Sunday, Aug 16, 2009
Let's start with the title: "Portfolio planning and the importance of weight". It's got a boring ring to it, so I will start with the conclusion - because that's important - then meander into some really exciting relevance. Hang in there.
The most important thing in asset management is to manage an investment towards the expectations of the investor. The most important tool that we have is the "weight" tool.
Some will subconsciously predict that I will quote from the studies of Professor Brinson (and others) which show that over 95 per cent of a portfolio's performance over a period of over say five years is down to "asset allocation" (that is, weight, the amount you have in one egg-laden basket versus the amount of eggs in another basket). But I won't quote from him, but it increasingly looks like he was right.
It is critical then, for investors to accept that my doctor's description of my body as "overweight" is a criticism that has no silver lining, yet the description of a portfolio being "overweight" in "X" is dis-similar to the extent that the "overweight" should reflect where the biggest silver lining of a portfolio's performance will come from.
The important thing re-stated: That you have to be "overweight" on something to get the performance near to your benchmark target, and that something should clearly reflect three things: Your benchmark, base currency and attitude to risk.
So, here is the really exciting bit: Does it? Does your portfolio, really, truly, reflect an overweight position that would show a third-party viewer: your base currency; your benchmark and your attitude to risk? The "weight-is-an-issue" thing has been around for some time. But there is an emerging trend that leads us to a different response in terms of how much and where we go for our overweight positions. In a nutshell, we could put it down to those bulls and bears running around secularly. Or are they running cyclically?
A prominent issue among equity market managers in recent months relates to the quandary as to whether the equity market rise was a bear market rally or the beginning of a bull market. If the latter transpires, market historians will call it a secular rally.
So, whilst "weight-is-an-issue" has been around for some time, what is different is that if equity markets are running cyclically or secularly, the chances are that they are running more or less in the same direction. This is a massive change to how portfolios should be constructed.
I read the sales circular of a locally based IFA that seemed to suggest "effective performance" at over 70 per cent-plus recently from a lump sum into a Royal Skandia long term plan (November to now).
India gets most of the credit, but the portfolio was diversified into Chinese equities, plus oil and gas. The good news is that the investors' profit has been "booked" into cash.

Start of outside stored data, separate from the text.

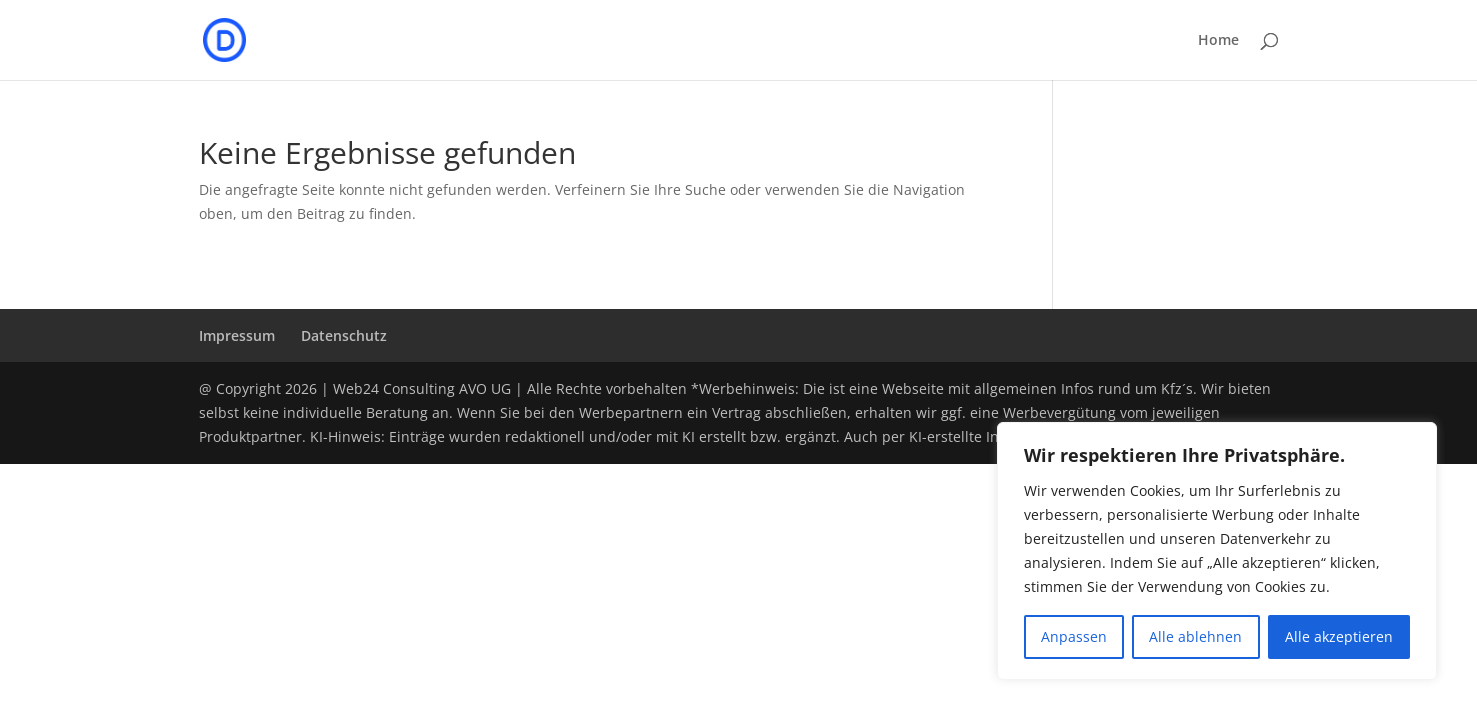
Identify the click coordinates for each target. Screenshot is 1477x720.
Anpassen (1074, 636)
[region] (1217, 551)
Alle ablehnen (1195, 636)
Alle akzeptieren (1339, 636)
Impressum (237, 335)
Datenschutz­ (344, 335)
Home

I wouldn't know what Brinson would say to this, but amongst the reactions, he might wonder firstly, why a long term product with exit/entry charges is being used to "trade" from 100 per cent equity to 100 per cent cash (why didn't he just use a stock broker?); secondly, he would wonder what the benchmark for performance is (was it 101 per cent, or 76 per cent annualised?), if so, what took place in the original attitude-to-risk discussion?
Lets hope the investor was Indian (base currency bias), with a "don't care" performance attitude. As above all, Brinson would wonder: Where is the asset allocation logic behind the original selection?
Ultimately, here is the point. Your portfolio's overweight position can be highly rewarding if you know what is going up all the time (as Markowitz's Nobel Prize winning paper states).
The conclusion: Asset allocation is critical. The asset in which you are overweight will drive the performance.
Overweight positions should increasingly reflect a mix of management styles given that equity markets and other correlated assets are becoming more "same-way-directional".
It will only reflect specific assets or specific countries where the risk attitude is exceptionally high. Or, where advisers can prove that they can predict the future.